L’intensification des conflits économiques entre nations, l’essor de pratiques offensives d’influence et la multiplication des menaces hybrides sur les entreprises françaises révèlent une fragilité structurelle : la France accuse un retard en matière d’intelligence économique. Dans un contexte de recomposition géopolitique, de polycrise et d’extraterritorialité juridique, construire une stratégie offensive et coordonnée devient une priorité pour assurer la résilience économique du pays.
De la mondialisation à la guerre économique : l’évolution d’un champ de bataille invisible
Depuis les années 1970, la mondialisation a offert aux entreprises françaises un accès démultiplié à de nouveaux marchés. Mais cette ouverture géographique s’est accompagnée d’un changement de paradigme : l’espace économique est devenu un théâtre d’affrontement entre puissances. Le commerce s’est transformé en levier d’influence, les normes en armes stratégiques, et la maîtrise de l’information en clé de domination. Les chiffres sont éloquents : les entreprises françaises réalisent aujourd’hui plus de la moitié de leur chiffre d’affaires consolidé à l’étranger, accentuant leur exposition à des risques systémiques croissants.
Face à cela, la France peine à structurer une réponse d’envergure. Ni les rapports Martre (1994), Carayon (2003) ou Lemoyne-Lienemann (2023), ni les dispositifs ministériels successifs n’ont permis de construire une doctrine cohérente d’intelligence économique. En comparaison, les États-Unis disposent depuis 1977 d’un système articulé d’influence économique fondé sur l’extraterritorialité du droit (FCPA), quand la Chine appuie son ambition mondiale sur des logiques intégrées de renseignement industriel et normatif.

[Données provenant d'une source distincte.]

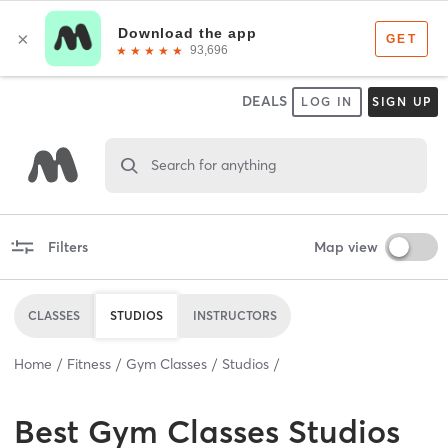
DEALS
LOG IN
SIGN UP
Search for anything
Filters
Map view
CLASSES
STUDIOS
INSTRUCTORS
Home
Fitness
Gym Classes
Studios
Best
Gym Classes Studios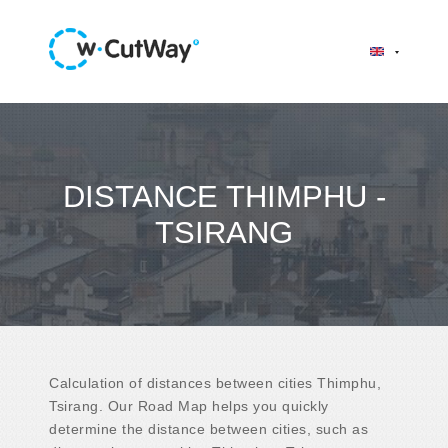
DISTANCE THIMPHU -
TSIRANG
Calculation of distances between cities Thimphu,
Tsirang. Our Road Map helps you quickly
determine the distance between cities, such as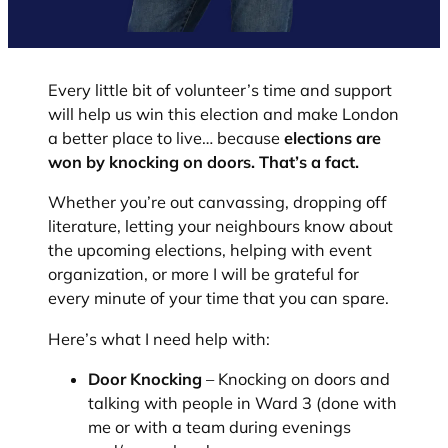
Every little bit of volunteer’s time and support
will help us win this election and make London
a better place to live… because
elections are
won by knocking on doors. That’s a fact.
Whether you’re out canvassing, dropping off
literature, letting your neighbours know about
the upcoming elections, helping with event
organization, or more I will be grateful for
every minute of your time that you can spare.
Here’s what I need help with:
Door Knocking
– Knocking on doors and
talking with people in Ward 3 (done with
me or with a team during evenings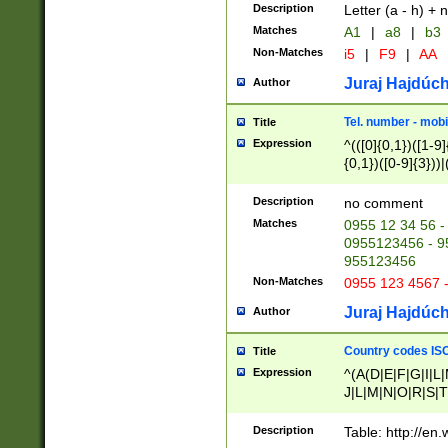
Description
Letter (a - h) + 
Matches
A1
|
a8
|
b3
Non-Matches
i5
|
F9
|
AA
Juraj Hajdúch
Author
Tel. number - mobi
Title
Expression
^(([0]{0,1})([1-9]{
{0,1})([0-9]{3}))|(
{2})))$
Description
no comment
Matches
0955 12 34 56 -
0955123456 - 95
955123456
Non-Matches
0955 123 4567 
Juraj Hajdúch
Author
Country codes ISO
Title
Expression
^(A(D|E|F|G|I|L
J|L|M|N|O|R|S|T
V|X|Y|Z)|D(E|J|
(A|B|D|E|F|G|H|
Description
Table: http://en
D|E|Q|L|M|N|O|R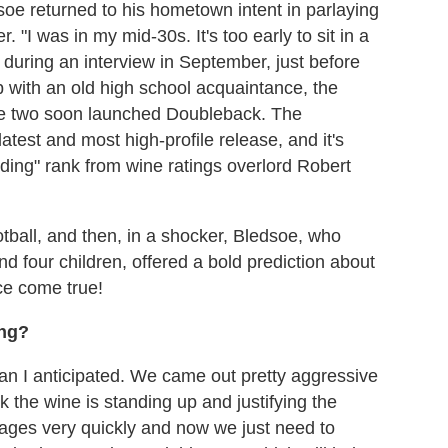
edsoe returned to his hometown intent in parlaying
. "I was in my mid-30s. It's too early to sit in a
s during an interview in September, just before
 with an old high school acquaintance, the
he two soon launched Doubleback. The
test and most high-profile release, and it's
ding" rank from wine ratings overlord Robert
tball, and then, in a shocker, Bledsoe, who
d four children, offered a bold prediction about
ce come true!
ing?
han I anticipated. We came out pretty aggressive
k the wine is standing up and justifying the
intages very quickly and now we just need to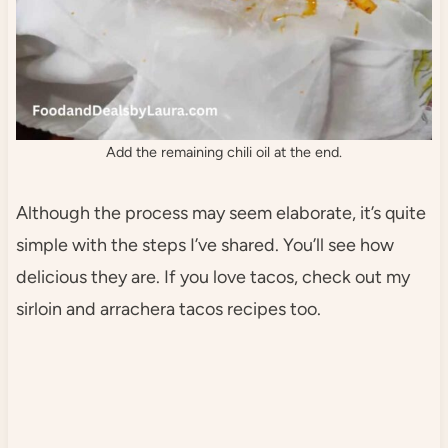
Add the remaining chili oil at the end.
Although the process may seem elaborate, it’s quite
simple with the steps I’ve shared. You’ll see how
delicious they are. If you love tacos, check out my
sirloin and arrachera tacos recipes too.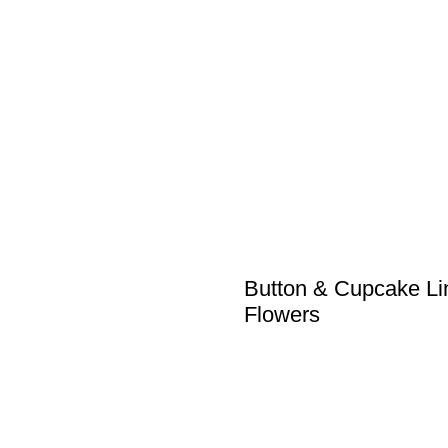
Button & Cupcake Li
Flowers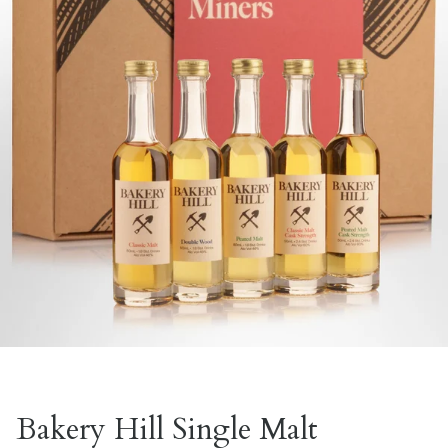
Bakery Hill Single Malt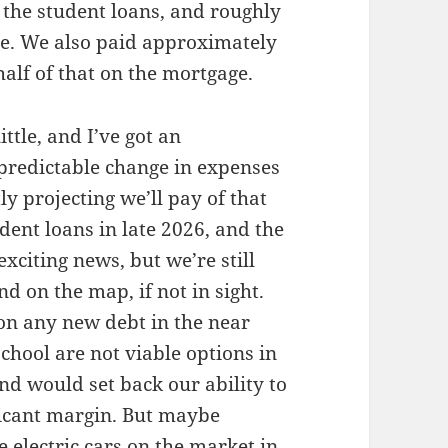
f the student loans, and roughly
ge. We also paid approximately
half of that on the mortgage.
ittle, and I’ve got an
predictable change in expenses
y projecting we’ll pay of that
udent loans in late 2026, and the
exciting news, but we’re still
d on the map, if not in sight.
 on any new debt in the near
school are not viable options in
nd would set back our ability to
icant margin. But maybe
e electric cars on the market in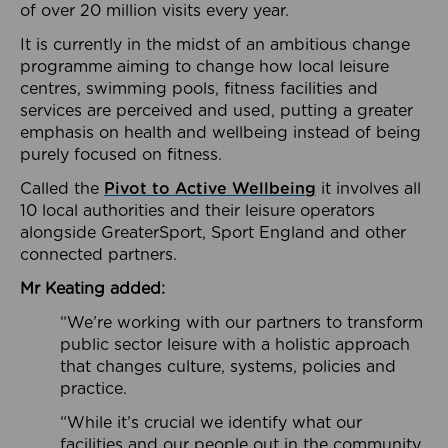
of over 20 million visits every year.
It is currently in the midst of an ambitious change
programme aiming to change how local leisure
centres, swimming pools, fitness facilities and
services are perceived and used, putting a greater
emphasis on health and wellbeing instead of being
purely focused on fitness.
Called the
Pivot to Active Wellbeing
it involves all
10 local authorities and their leisure operators
alongside GreaterSport, Sport England and other
connected partners.
Mr Keating added:
“We’re working with our partners to transform
public sector leisure with a holistic approach
that changes culture, systems, policies and
practice.
“While it’s crucial we identify what our
facilities and our people out in the community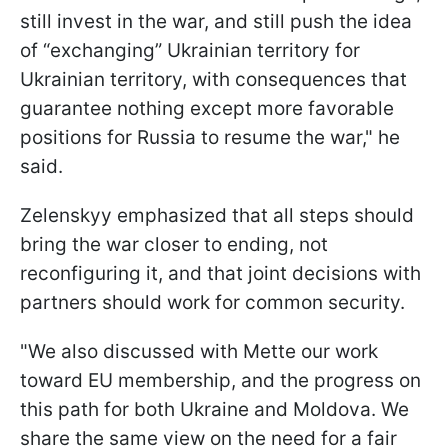
still invest in the war, and still push the idea
of “exchanging” Ukrainian territory for
Ukrainian territory, with consequences that
guarantee nothing except more favorable
positions for Russia to resume the war," he
said.
Zelenskyy emphasized that all steps should
bring the war closer to ending, not
reconfiguring it, and that joint decisions with
partners should work for common security.
"We also discussed with Mette our work
toward EU membership, and the progress on
this path for both Ukraine and Moldova. We
share the same view on the need for a fair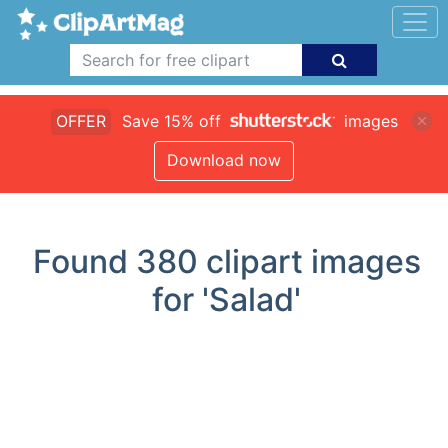
OFFER
Save 15% off
images
Download now
Found
380
clipart images
for 'Salad'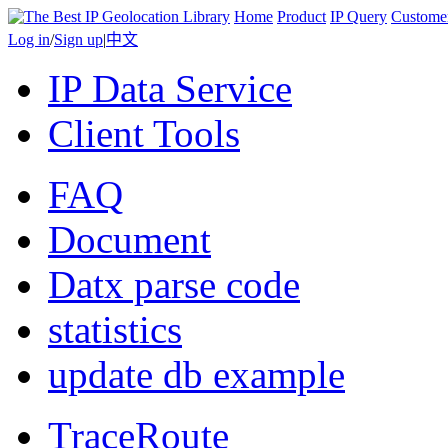
Home
Product
IP Query
Custome
Log in
/
Sign up
|
中文
IP Data Service
Client Tools
FAQ
Document
Datx parse code
statistics
update db example
TraceRoute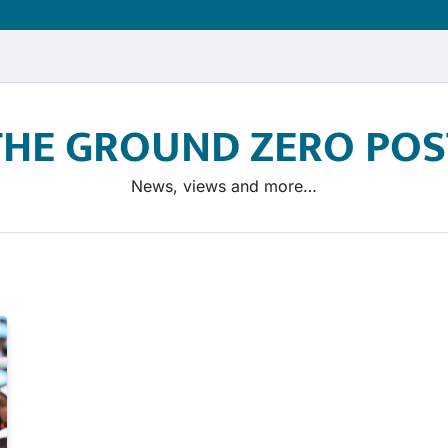
THE GROUND ZERO POS
News, views and more…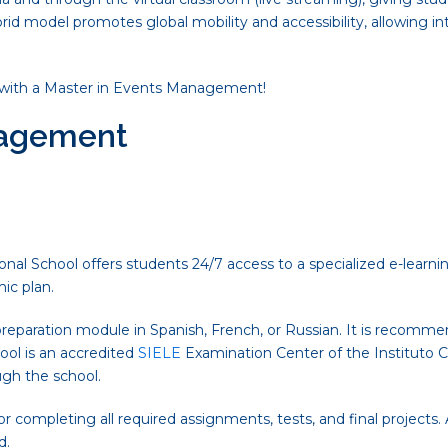
brid model promotes global mobility and accessibility, allowing 
with a Master in Events Management!
nagement
nal School offers students 24/7 access to a specialized e-learnin
ic plan.
reparation module in Spanish, French, or Russian. It is recomme
ool is an accredited
SIELE
Examination Center of the Instituto Ce
ugh the school.
 completing all required assignments, tests, and final projects
d.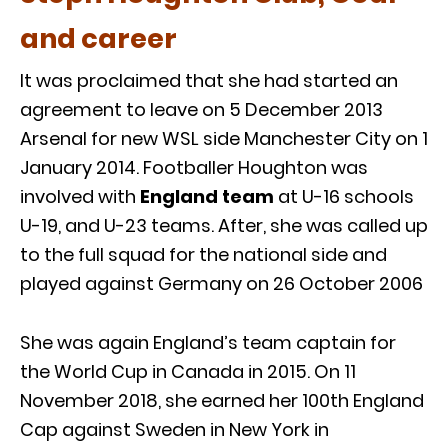
and career
It was proclaimed that she had started an
agreement to leave on 5 December 2013
Arsenal for new WSL side Manchester City on 1
January 2014. Footballer Houghton was
involved with
England team
at U-16 schools
U-19, and U-23 teams. After, she was called up
to the full squad for the national side and
played against Germany on 26 October 2006
She was again England’s team captain for
the World Cup in Canada in 2015. On 11
November 2018, she earned her 100th England
Cap against Sweden in New York in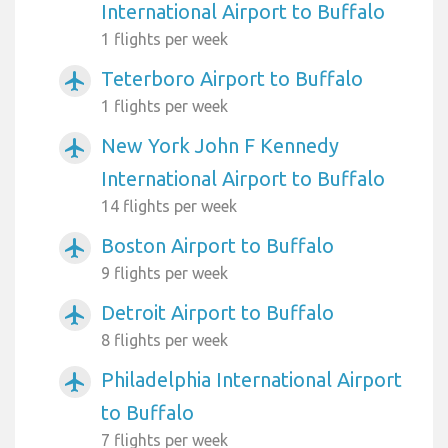
International Airport to Buffalo
1 flights per week
Teterboro Airport to Buffalo
airplanemode_active
1 flights per week
New York John F Kennedy
airplanemode_active
International Airport to Buffalo
14 flights per week
Boston Airport to Buffalo
airplanemode_active
9 flights per week
Detroit Airport to Buffalo
airplanemode_active
8 flights per week
Philadelphia International Airport
airplanemode_active
to Buffalo
7 flights per week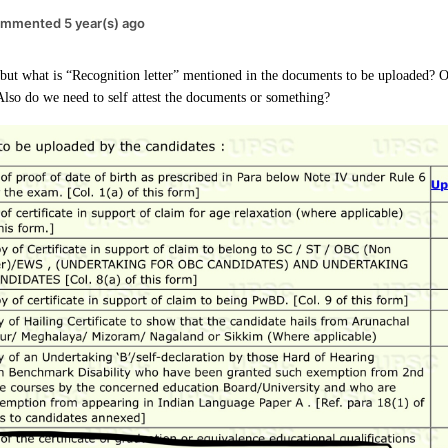
mmented 5 year(s) ago
ut what is “Recognition letter” mentioned in the documents to be uploaded? O
 Also do we need to self attest the documents or something?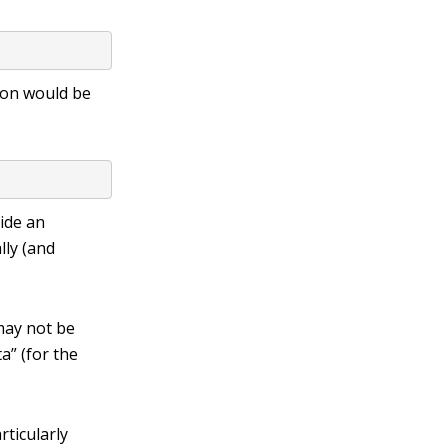
tion would be
vide an
ally (and
 may not be
ta”
(for the
rticularly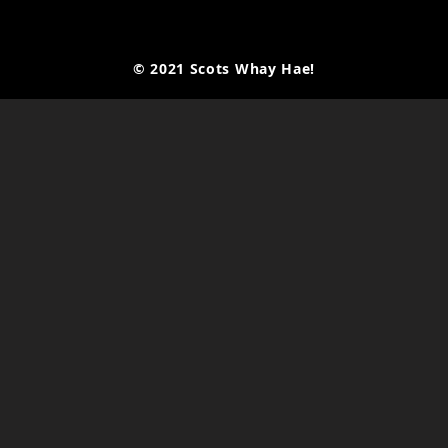
© 2021 Scots Whay Hae!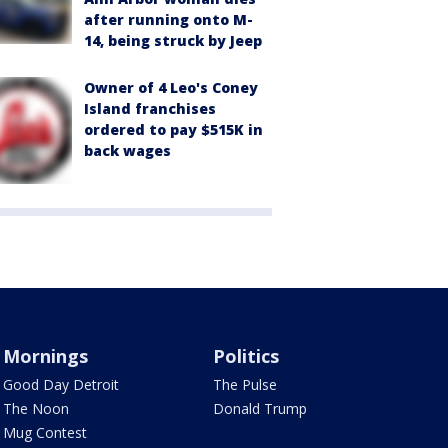
after running onto M-
14, being struck by Jeep
Owner of 4 Leo's Coney
Island franchises
ordered to pay $515K in
back wages
Mornings
Politics
Good Day Detroit
The Pulse
The Noon
Donald Trump
Mug Contest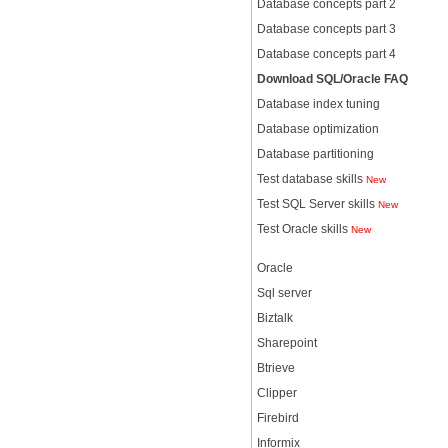
Database concepts part 2
Database concepts part 3
Database concepts part 4
Download SQL/Oracle FAQ
Database index tuning
Database optimization
Database partitioning
Test database skills
New
Test SQL Server skills
New
Test Oracle skills
New
Oracle
Sql server
Biztalk
Sharepoint
Btrieve
Clipper
Firebird
Informix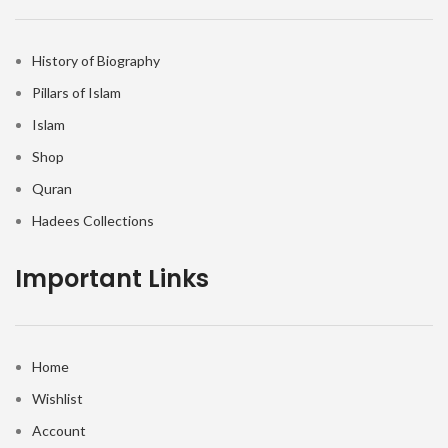
History of Biography
Pillars of Islam
Islam
Shop
Quran
Hadees Collections
Important Links
Home
Wishlist
Account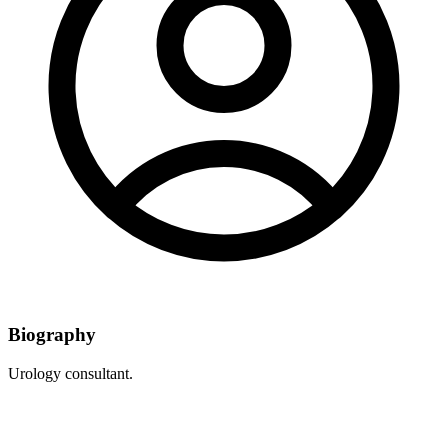
Biography
Urology consultant.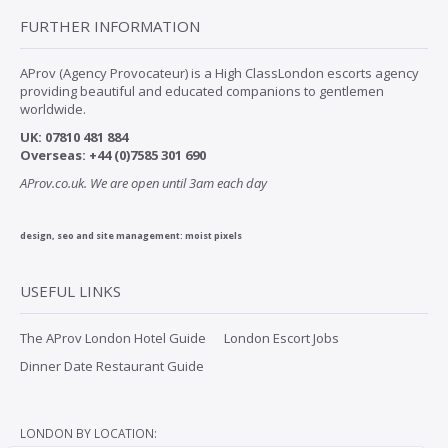
FURTHER INFORMATION
AProv (Agency Provocateur) is a High ClassLondon escorts agency
providing beautiful and educated companions to gentlemen
worldwide.
UK:
07
810 481 884
Overseas:
+44 (0)7585 301 690
AProv.co.uk. We are open until 3am each day
design, seo and site management:
moist pixels
USEFUL LINKS
The AProv London Hotel Guide
London Escort Jobs
Dinner Date Restaurant Guide
LONDON BY LOCATION: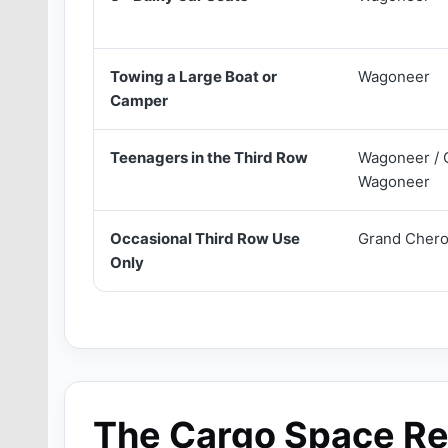
Towing a Large Boat or
Wagoneer
Camper
Teenagers in the Third Row
Wagoneer / 
Wagoneer
Occasional Third Row Use
Grand Chero
Only
The Cargo Space Re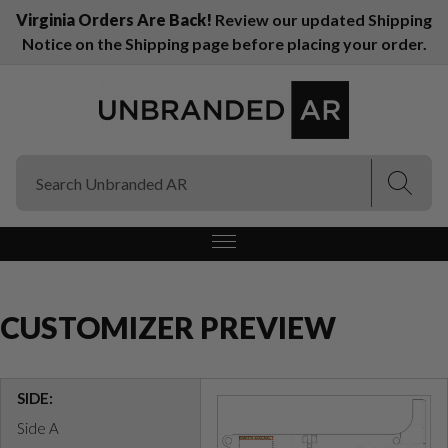
Virginia Orders Are Back!
Review our updated Shipping
Notice on the Shipping page before placing your order.
(Esc)
(Esc)
CUSTOMIZER PREVIEW
SIDE:
Side A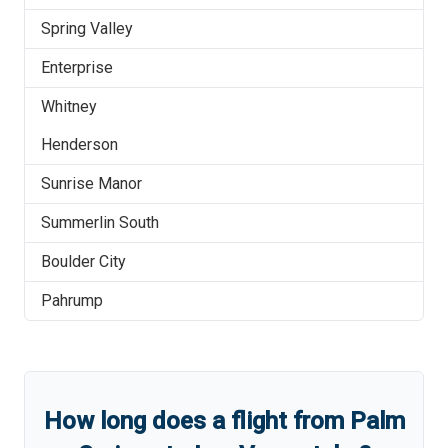
Spring Valley
Enterprise
Whitney
Henderson
Sunrise Manor
Summerlin South
Boulder City
Pahrump
How long does a flight from
Palm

Résultat : la guerre économique devient un facteur tangible de perte de souveraineté. Désindustrialisation, rachats hostiles d’entreprises stratégiques, marginalisation dans les décisions internationales… entre 2003 et 2022, la part des exportations françaises dans le commerce mondial a chuté de 4,8 % à 2,5 %, pendant que celle de la Chine triplait.
Vers une doctrine française d’intelligence économique : structurer la résilience, décloisonner l’action
L’essor des menaces hybrides – cyberattaques, captation d’informations stratégiques, ingérences normatives – impose un sursaut. En 2022, la France a recensé près de 700 alertes de sécurité économique (+45 % en un an), tandis que les cyberattaques ont coûté deux milliards d’euros aux entreprises. La réponse ne peut être qu’interministérielle, publique-privée, nationale et territorialisée.
Une stratégie d’intelligence économique offensive repose d’abord sur une vision portée au plus haut niveau de l’État. Il s’agit de définir des priorités cohérentes avec les ambitions de France 2030 et la stratégie bas-carbone, de créer une structure rattachée à Matignon ou à l’Élysée, et d’instaurer un dialogue constant avec le Parlement. Sur le terrain, les régions, les CCI et les comités stratégiques de filière doivent être les relais de cette mobilisation, via des formations, des comités dédiés et une diffusion de la culture du renseignement économique.
Enfin, au niveau européen, une coordination est impérative. La bataille normative sur la taxonomie verte ou la question de l’industrie de défense l’ont montré : sans dispositif commun, les États membres risquent de s’affaiblir mutuellement face aux puissances étrangères mieux armées.
Reconquérir une souveraineté économique durable
L’intelligence économique n’est pas un luxe technocratique, mais un levier vital de résilience. Pour que la France renforce ses actifs, sécurise ses savoir-faire et défende ses positions à l’international, elle doit embrasser une culture de l’anticipation, de la coopération et de l’influence. La souveraineté économique de demain se construit aujourd’hui, dans les territoires comme dans les cénacles européens, en conjuguant lucidité stratégique et volonté politique.